To meet the public health goals specified nationally [1] and globally [2], there is a growing demand for health behavior interventions that are effective and efficient and can be taken to scale. Strategies are needed that can increase vaccination rates, reduce the onset of tobacco use, and help people initiate and maintain healthy patterns of eating and physical activity, to name but a few vexing challenges. Within the toolbox of behavior change strategies, investigators could, for instance, choose to distribute messages that instill confidence about engaging in a new pattern of behavior, post graphic images that illustrate the consequences of not taking action, modify the context in which the behavior is enacted, provide prompts that link the opportunity and the intention to act, or offer incentives that reinforce a new behavior. A number of efforts have been made to organize and label available strategies [3–7]. These typologies emphasize the content of different strategies, focusing on what the intervention strategy is comprised of and how the strategy is instantiated (e.g., provide information vs. encouragement vs. instruction; prompt intention formation vs. self-monitoring; alter position, presentation, or size of stimuli), and the dimensions that characterize these contents (e.g., scheduled vs. natural consequences [7]; properties vs. placement of stimuli [5]; self- vs. other-deployed [4, 6]). These typologies help to specify the scope of strategies available and enable clear communication about which strategies have been used to promote behavior change. However, in deciding which strategies to use in an intervention, investigators will want to know not only what each strategy is (i.e., what tools are in the toolbox) but also how each strategy operates (i.e., what each tool is designed to do). What do strategies do to promote behavior change?

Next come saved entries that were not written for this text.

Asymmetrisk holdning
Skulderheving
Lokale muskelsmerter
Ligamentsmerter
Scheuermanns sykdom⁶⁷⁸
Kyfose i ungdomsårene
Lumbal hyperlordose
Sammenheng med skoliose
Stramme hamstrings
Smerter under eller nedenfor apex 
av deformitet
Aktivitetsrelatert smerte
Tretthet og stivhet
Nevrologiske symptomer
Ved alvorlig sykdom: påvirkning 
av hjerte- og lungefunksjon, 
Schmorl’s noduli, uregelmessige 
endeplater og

Intervention strategies are effective to the extent that they engage a target that, in turn, elicits changes in behavior [8, 9]. Targets are typically psychological constructs that serve as the mechanism(s) of action and explain the impact of intervention strategies on behavior change. For instance, feedback strategies can promote exercise performance by increasing self-efficacy (i.e., self-efficacy is a target of the strategy [10];). Given the critical link between intervention strategies and targets, there is growing interest in organizing intervention strategies not only in terms of their content but also with respect to the targets they can be designed to engage. Ongoing efforts such as the Human Behavior Change Project (www.humanbehaviourchange.org) [11, 12] and the Science of Behavior Change program (www.scienceofbehaviorchange.org) [9] have generally focused on mapping which targets a strategy engages to promote behavior change (e.g., risk perceptions, attitudes, self-efficacy). Here we expand on this approach to consider what feature of the target the intervention strategy engages, or how the strategy modifies the target. We distinguish two features of targets: Strategies can promote health behaviors by altering the value of what people think, feel, or want (target change) or by altering the degree to which the relevant thought, feeling, or goal comes to mind (target activation).

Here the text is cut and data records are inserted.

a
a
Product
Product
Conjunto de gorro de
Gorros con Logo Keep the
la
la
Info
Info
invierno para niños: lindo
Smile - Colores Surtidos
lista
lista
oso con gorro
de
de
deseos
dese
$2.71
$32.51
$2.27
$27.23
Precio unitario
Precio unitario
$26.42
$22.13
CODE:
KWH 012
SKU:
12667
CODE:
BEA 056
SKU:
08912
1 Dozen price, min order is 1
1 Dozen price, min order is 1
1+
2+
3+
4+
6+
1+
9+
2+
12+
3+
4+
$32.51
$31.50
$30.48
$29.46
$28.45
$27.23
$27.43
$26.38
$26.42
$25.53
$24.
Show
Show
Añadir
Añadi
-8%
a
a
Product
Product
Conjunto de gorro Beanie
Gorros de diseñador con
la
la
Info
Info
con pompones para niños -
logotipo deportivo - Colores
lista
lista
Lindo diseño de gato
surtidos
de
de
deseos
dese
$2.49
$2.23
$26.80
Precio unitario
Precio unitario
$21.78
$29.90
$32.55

To see this distinction, imagine that intervention strategies were needed to increase regular handwashing to prevent infection with a novel virus and perceived risk of infection was identified as a key target for intervention. What needs to be done to the target (i.e., perceived risk) to promote behavior change? Do we need to increase people’s perception of risk (i.e., change the value of what people think and feel about the possibility of infection) or do we need to bring the risk perceptions they already hold to mind at critical junctures (i.e., activate what people already think and feel about the possibility of infection)? If the former is the case, investigators might develop a persuasive message regarding the relevant risk factors, whereas if the latter is the case, investigators might rely on a brief image in a suitable location that can serve as a reminder. Both of these strategies are designed to engage the same target (risk perceptions); they differ in what the respective strategy does to the target (i.e., change risk perception vs. activate risk perception). We propose that target activation vs target change can serve as a key organizing principle underlying intervention strategies. This principle is focused on what intervention strategies are designed to do to targets (i.e., activate vs. change), and thus can provide investigators with a taxonomy that illuminates when and why particular intervention strategies warrant implementing, rather than what the strategy involves or how it is implemented (e.g., brief vs. intensive interventions, in-person vs. online delivery).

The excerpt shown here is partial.